- _Try it_
Transcribe the entries below exactly, starting with the line that has "imeiro filme em uma língua não-inglesa a" and stopping after the line that has "関係閣僚会合」（議長＝仙谷由人・内閣官房長官＝当時）"; no pictures belong in the copy.

- _Provided data_
▼

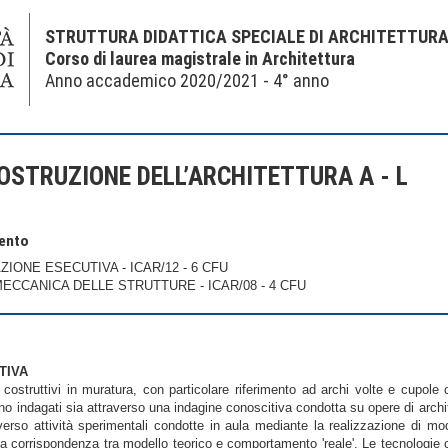
STRUTTURA DIDATTICA SPECIALE DI ARCHITETTUR
Corso di laurea magistrale in Architettura
Anno accademico 2020/2021 - 4° anno
OSTRUZIONE DELL’ARCHITETTURA A - L
mento
ZIONE ESECUTIVA - ICAR/12 - 6 CFU
MECCANICA DELLE STRUTTURE - ICAR/08 - 4 CFU
TIVA
ostruttivi in muratura, con particolare riferimento ad archi volte e cupole co
no indagati sia attraverso una indagine conoscitiva condotta su opere di archit
averso attività sperimentali condotte in aula mediante la realizzazione di mod
e la corrispondenza tra modello teorico e comportamento 'reale'. Le tecnologie co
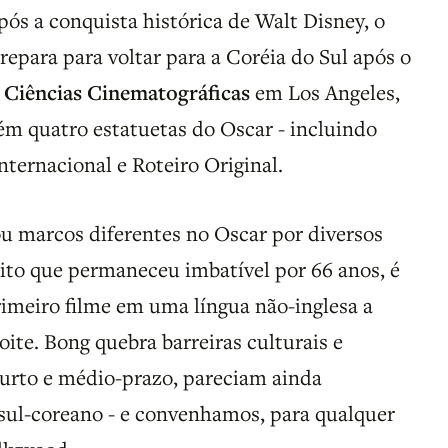
pós a conquista histórica de Walt Disney, o
repara para voltar para a Coréia do Sul após o
 Ciências Cinematográficas
em Los Angeles,
 quatro estatuetas do Oscar - incluindo
nternacional e Roteiro Original.
ou marcos diferentes no Oscar por diversos
ito que permaneceu imbatível por 66 anos, é
imeiro filme em uma língua não-inglesa a
noite. Bong quebra barreiras culturais e
curto e médio-prazo, pareciam ainda
 sul-coreano - e convenhamos, para qualquer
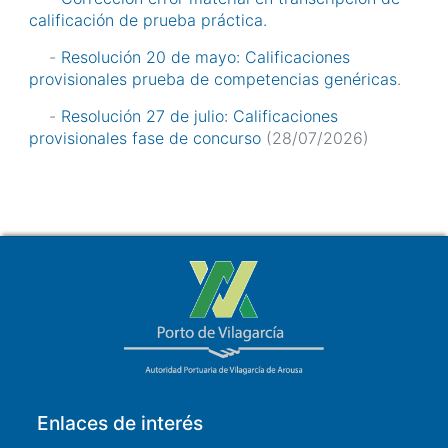
calificación de prueba práctica.
-
Resolución 20 de mayo: Calificaciones
provisionales prueba de competencias genéricas
.
-
Resolución 27 de julio: Calificaciones
provisionales fase de concurso
(28/07/2026)
Enlaces de interés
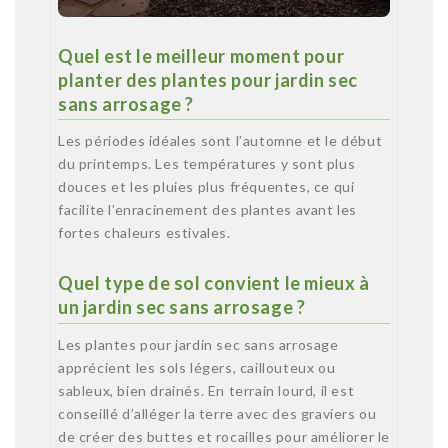
Quel est le meilleur moment pour
planter des plantes pour jardin sec
sans arrosage ?
Les périodes idéales sont l’automne et le début
du printemps. Les températures y sont plus
douces et les pluies plus fréquentes, ce qui
facilite l’enracinement des plantes avant les
fortes chaleurs estivales.
Quel type de sol convient le mieux à
un jardin sec sans arrosage ?
Les plantes pour jardin sec sans arrosage
apprécient les sols légers, caillouteux ou
sableux, bien drainés. En terrain lourd, il est
conseillé d’alléger la terre avec des graviers ou
de créer des buttes et rocailles pour améliorer le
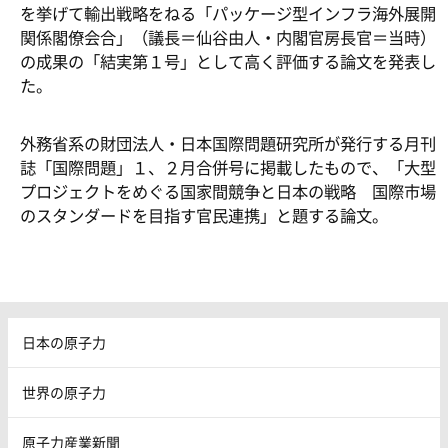
を挙げて輸出戦略をねる「パッケージ型インフラ海外展開
関係閣僚会合」（議長＝仙谷由人・内閣官房長官＝当時）
の成果の「結実第１号」として高く評価する論文を発表し
た。
外務省系の財団法人・日本国際問題研究所が発行する月刊
誌「国際問題」１、２月合併号に掲載したもので、「大型
プロジェクトをめぐる国家間競争と日本の戦略 国際市場
のスタンダードを目指す官民連携」と題する論文。
日本の原子力
世界の原子力
原子力産業新聞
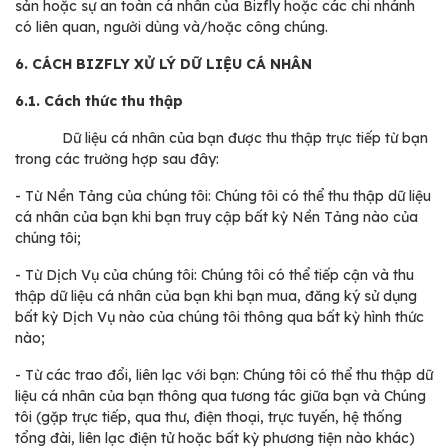
sản hoặc sự an toàn cá nhân của Bizfly hoặc các chi nhánh
có liên quan, người dùng và/hoặc công chúng.
6. CÁCH BIZFLY XỬ LÝ DỮ LIỆU CÁ NHÂN
6.1. Cách thức thu thập
Dữ liệu cá nhân của bạn được thu thập trực tiếp từ bạn
trong các trường hợp sau đây:
-
Từ Nền Tảng của chúng tôi: Chúng tôi có thể thu thập dữ liệu
cá nhân của bạn khi bạn truy cập bất kỳ Nền Tảng nào của
chúng tôi;
-
Từ Dịch Vụ của chúng tôi: Chúng tôi có thể tiếp cận và thu
thập dữ liệu cá nhân của bạn khi bạn mua, đăng ký sử dụng
bất kỳ Dịch Vụ nào của chúng tôi thông qua bất kỳ hình thức
nào;
-
Từ các trao đổi, liên lạc với bạn: Chúng tôi có thể thu thập dữ
liệu cá nhân của bạn thông qua tương tác giữa bạn và Chúng
tôi (gặp trực tiếp, qua thư, điện thoại, trực tuyến, hệ thống
tổng đài, liên lạc điện tử hoặc bất kỳ phương tiện nào khác)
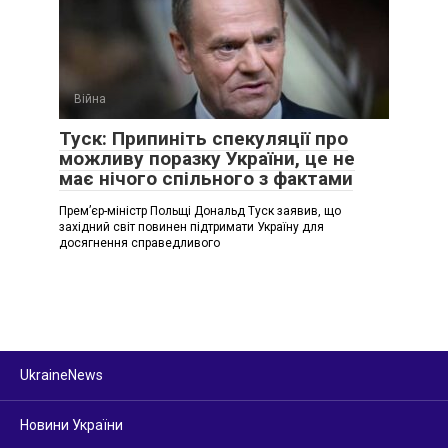
Війна
Туск: Припиніть спекуляції про
можливу поразку України, це не
має нічого спільного з фактами
Премʼєр-міністр Польщі Дональд Туск заявив, що
західний світ повинен підтримати Україну для
досягнення справедливого
UkraineNews
Новини України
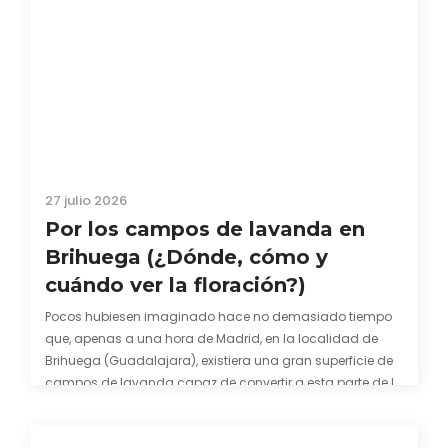
27 julio 2026
Por los campos de lavanda en
Brihuega (¿Dónde, cómo y
cuándo ver la floración?)
Pocos hubiesen imaginado hace no demasiado tiempo
que, apenas a una hora de Madrid, en la localidad de
Brihuega (Guadalajara), existiera una gran superficie de
campos de lavanda capaz de convertir a esta parte de la
comarca de La Alcarria en un pedacito de La Provenza. El
color morado se…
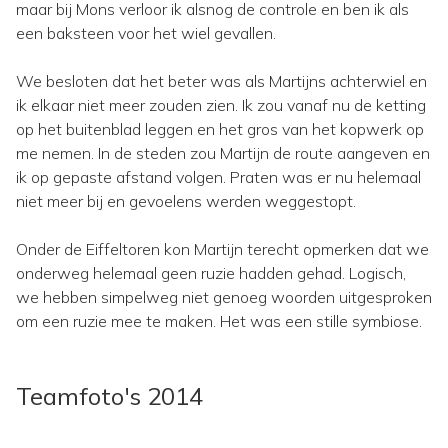
maar bij Mons verloor ik alsnog de controle en ben ik als
een baksteen voor het wiel gevallen.
We besloten dat het beter was als Martijns achterwiel en
ik elkaar niet meer zouden zien. Ik zou vanaf nu de ketting
op het buitenblad leggen en het gros van het kopwerk op
me nemen. In de steden zou Martijn de route aangeven en
ik op gepaste afstand volgen. Praten was er nu helemaal
niet meer bij en gevoelens werden weggestopt.
Onder de Eiffeltoren kon Martijn terecht opmerken dat we
onderweg helemaal geen ruzie hadden gehad. Logisch,
we hebben simpelweg niet genoeg woorden uitgesproken
om een ruzie mee te maken. Het was een stille symbiose.
Teamfoto's 2014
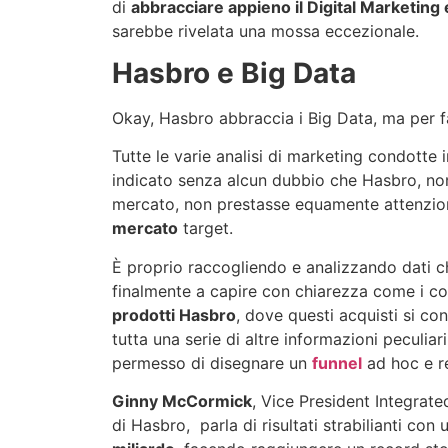
di
abbracciare appieno il Digital Marketing e
sarebbe rivelata una mossa eccezionale.
Hasbro e Big Data
Okay, Hasbro abbraccia i Big Data, ma per f
Tutte le varie analisi di marketing condott
indicato senza alcun dubbio che Hasbro, non
mercato, non prestasse equamente attenzion
mercato
target.
È proprio raccogliendo e analizzando dati ch
finalmente a capire con chiarezza come i c
prodotti Hasbro
, dove questi acquisti si co
tutta una serie di altre informazioni peculia
permesso di disegnare un
funnel
ad hoc e re
Ginny McCormick
, Vice President Integrat
di Hasbro, parla di risultati strabilianti con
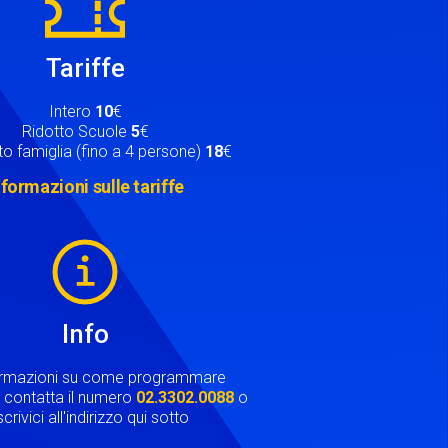
Tariffe
Intero
10
€
Ridotto Scuole
5
€
o famiglia (fino a 4 persone)
18
€
nformazioni sulle tariffe
Info
ormazioni su come programmare
ta contatta il numero
02.3302.0088
o
crivici all'indirizzo qui sotto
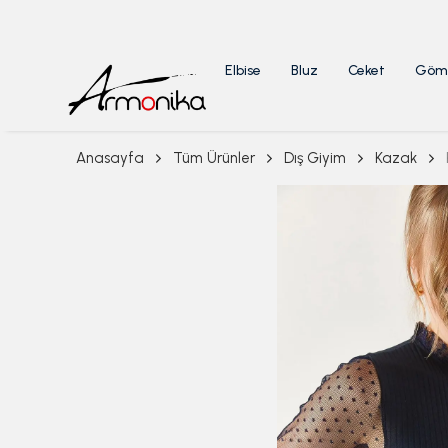
Elbise
Bluz
Ceket
Göm
Anasayfa
Tüm Ürünler
Dış Giyim
Kazak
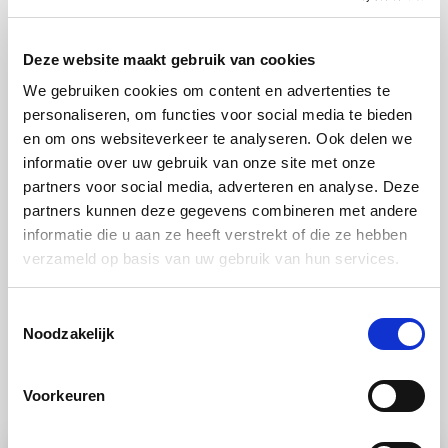
Stap 10:
Deze website maakt gebruik van cookies
Controleer of het gaar is.
We gebruiken cookies om content en advertenties te
personaliseren, om functies voor social media te bieden
Stap 11:
en om ons websiteverkeer te analyseren. Ook delen we
Smelt ondertussen de 50 gram boter en smeer het
informatie over uw gebruik van onze site met onze
brood in met de gesmolten boter zodra het uit de
partners voor social media, adverteren en analyse. Deze
partners kunnen deze gegevens combineren met andere
oven komt. Laat het vervolgens afkoelen.
informatie die u aan ze heeft verstrekt of die ze hebben
verzameld op basis van uw gebruik van hun services.
Toestemmingsselectie
Noodzakelijk
Ook lekker
Voorkeuren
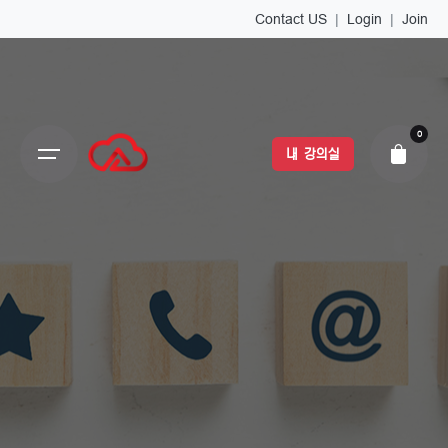
Contact US
|
Login
|
Join
0
내 강의실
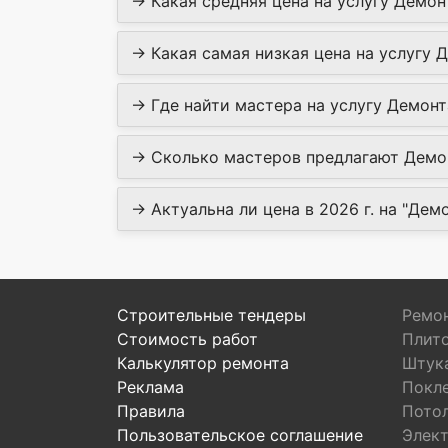
→ Какая средняя цена на услугу Демон
→ Какая самая низкая цена на услугу 
→ Где найти мастера на услугу Демонт
→ Сколько мастеров предлагают Демон
→ Актуальна ли цена в 2026 г. на "Дем
Строительные тендеры
Ремон
Стоимость работ
Плит
Калькулятор ремонта
Штук
Реклама
Покл
Правила
Пото
Пользовательское соглашение
Элек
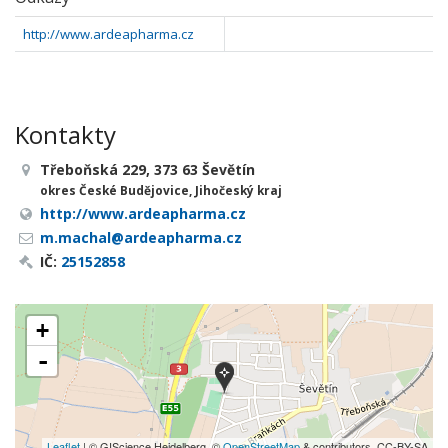
http://www.ardeapharma.cz
Kontakty
Třeboňská 229, 373 63 Ševětín
okres České Budějovice, Jihočeský kraj
http://www.ardeapharma.cz
m.machal@ardeapharma.cz
IČ:
25152858
+
-
Leaflet
| © GIScience Heidelberg, ©
OpenStreetMap
& contributors, CC-BY-SA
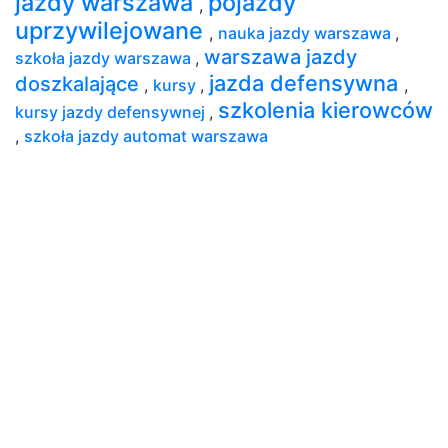
jazdy warszawa
pojazdy
,
uprzywilejowane
,
nauka jazdy warszawa
,
warszawa jazdy
szkoła jazdy warszawa
,
jazda defensywna
doszkalające
,
kursy
,
,
szkolenia kierowców
kursy jazdy defensywnej
,
,
szkoła jazdy automat warszawa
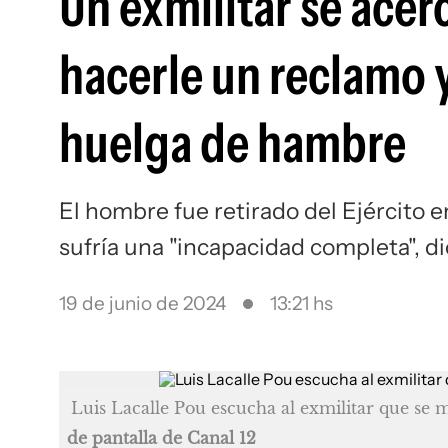
Un exmilitar se acerc
hacerle un reclamo
huelga de hambre
El hombre fue retirado del Ejército 
sufría una "incapacidad completa", d
19 de junio de 2024
13:21 hs
Luis Lacalle Pou escucha al exmilitar que se 
de pantalla de Canal 12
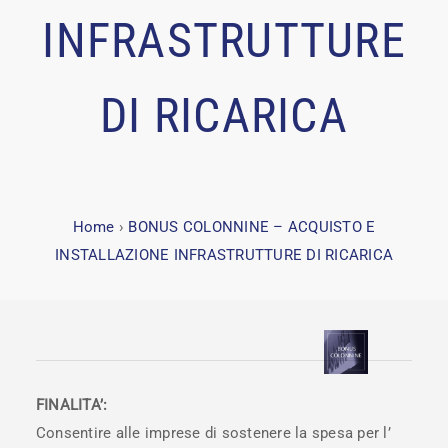
INFRASTRUTTURE
DI RICARICA
Home
›
BONUS COLONNINE – ACQUISTO E
INSTALLAZIONE INFRASTRUTTURE DI RICARICA
FINALITA’:
Consentire alle imprese di sostenere la spesa per l’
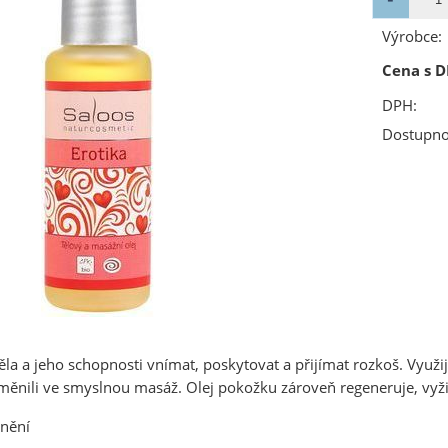
Výrobce:
Cena s D
DPH:
Dostupno
ěla a jeho schopnosti vnímat, poskytovat a přijímat rozkoš. Využi
ěnili ve smyslnou masáž. Olej pokožku zároveň regeneruje, vyživu
lnění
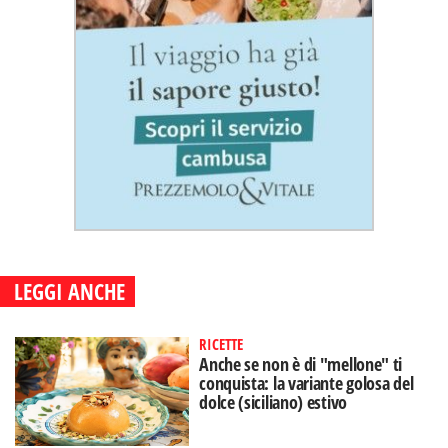
LEGGI ANCHE
RICETTE
Anche se non è di "mellone" ti
conquista: la variante golosa del
dolce (siciliano) estivo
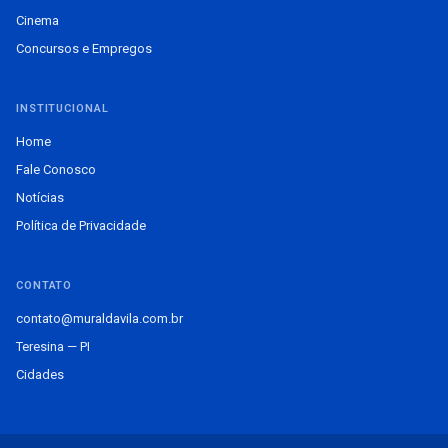
Cinema
Concursos e Empregos
INSTITUCIONAL
Home
Fale Conosco
Notícias
Política de Privacidade
CONTATO
contato@muraldavila.com.br
Teresina — PI
Cidades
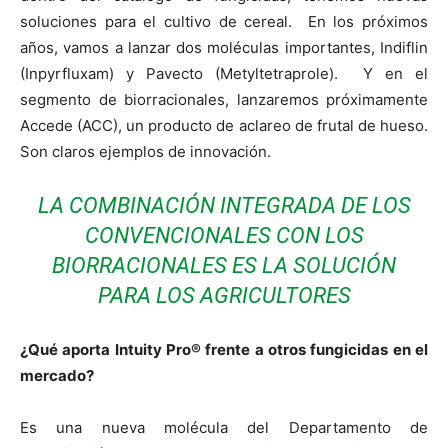
soluciones para el cultivo de cereal. En los próximos
años, vamos a lanzar dos moléculas importantes, Indiflin
(Inpyrfluxam) y Pavecto (Metyltetraprole). Y en el
segmento de biorracionales, lanzaremos próximamente
Accede (ACC), un producto de aclareo de frutal de hueso.
Son claros ejemplos de innovación.
LA COMBINACIÓN INTEGRADA DE LOS
CONVENCIONALES CON LOS
BIORRACIONALES ES LA SOLUCIÓN
PARA LOS AGRICULTORES
¿Qué aporta Intuity Pro® frente a otros fungicidas en el
mercado?
Es una nueva molécula del Departamento de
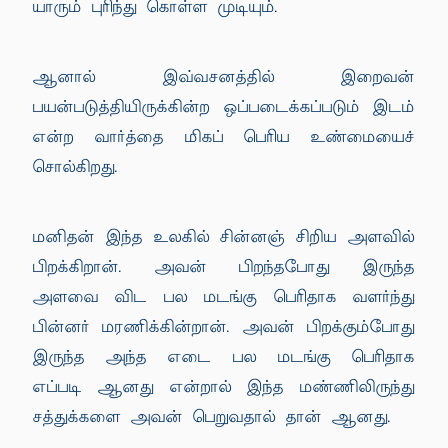
யாரும் புரிந்து கொள்ள முடியும்.
ஆனால் இவ்வசனத்தில் இறைவன்
பயன்படுத்தியிருக்கின்ற ஒப்படைக்கப்படும் இடம்
என்ற வார்த்தை மிகப் பெரிய உண்மையைச்
சொல்கிறது.
மனிதன் இந்த உலகில் சின்னஞ் சிறிய அளவில்
பிறக்கிறான். அவன் பிறந்தபோது இருந்த
அளவை விட பல மடங்கு பெரிதாக வளர்ந்து
பின்னர் மரணிக்கின்றான். அவன் பிறக்கும்போது
இருந்த அந்த எடை பல மடங்கு பெரிதாக
எப்படி ஆனது என்றால் இந்த மண்ணிலிருந்து
சத்துக்களை அவன் பெறுவதால் தான் ஆனது.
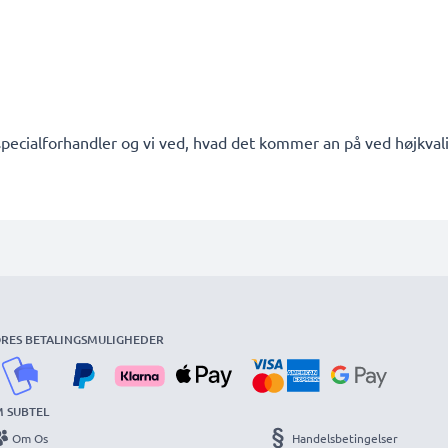
pecialforhandler og vi ved, hvad det kommer an på ved højkvalit
RES BETALINGSMULIGHEDER
 SUBTEL
Om Os
Handelsbetingelser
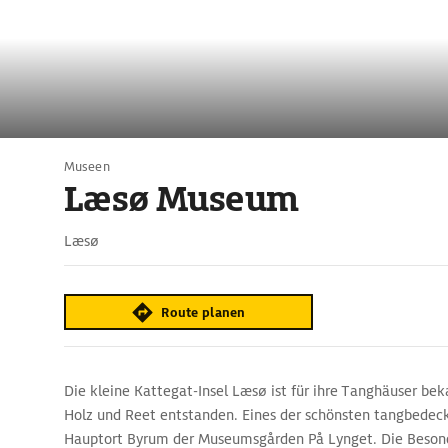
Museen
Læsø Museum
Læsø
Route planen
Die kleine Kattegat-Insel Læsø ist für ihre Tanghäuser bek
Holz und Reet entstanden. Eines der schönsten tangbedec
Hauptort Byrum der Museumsgården På Lynget. Die Besond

▲

- _Answer to the exercise_
imeiro filme em uma língua não-inglesa a
noite. Bong quebra barreiras culturais e
curto e médio-prazo, pareciam ainda
 sul-coreano - e convenhamos, para qualquer
calificación de prueba práctica.
-
Resolución 20 de mayo: Calificaciones
provisionales prueba de competencias genéricas
.
-
Resolución 27 de julio: Calificaciones
provisionales fase de concurso
(28/07/2026)
Enlaces de interés
Quel est le meilleur moment pour
planter des plantes pour jardin sec
sans arrosage ?
Les périodes idéales sont l’automne et le début
du printemps. Les températures y sont plus
douces et les pluies plus fréquentes, ce qui
facilite l’enracinement des plantes avant les
fortes chaleurs estivales.
Quel type de sol convient le mieux à
un jardin sec sans arrosage ?
Les plantes pour jardin sec sans arrosage
apprécient les sols légers, caillouteux ou
sableux, bien drainés. En terrain lourd, il est
conseillé d’alléger la terre avec des graviers ou
de créer des buttes et rocailles pour améliorer le
を挙げて輸出戦略をねる「パッケージ型インフラ海外展開
関係閣僚会合」（議長＝仙谷由人・内閣官房長官＝当時）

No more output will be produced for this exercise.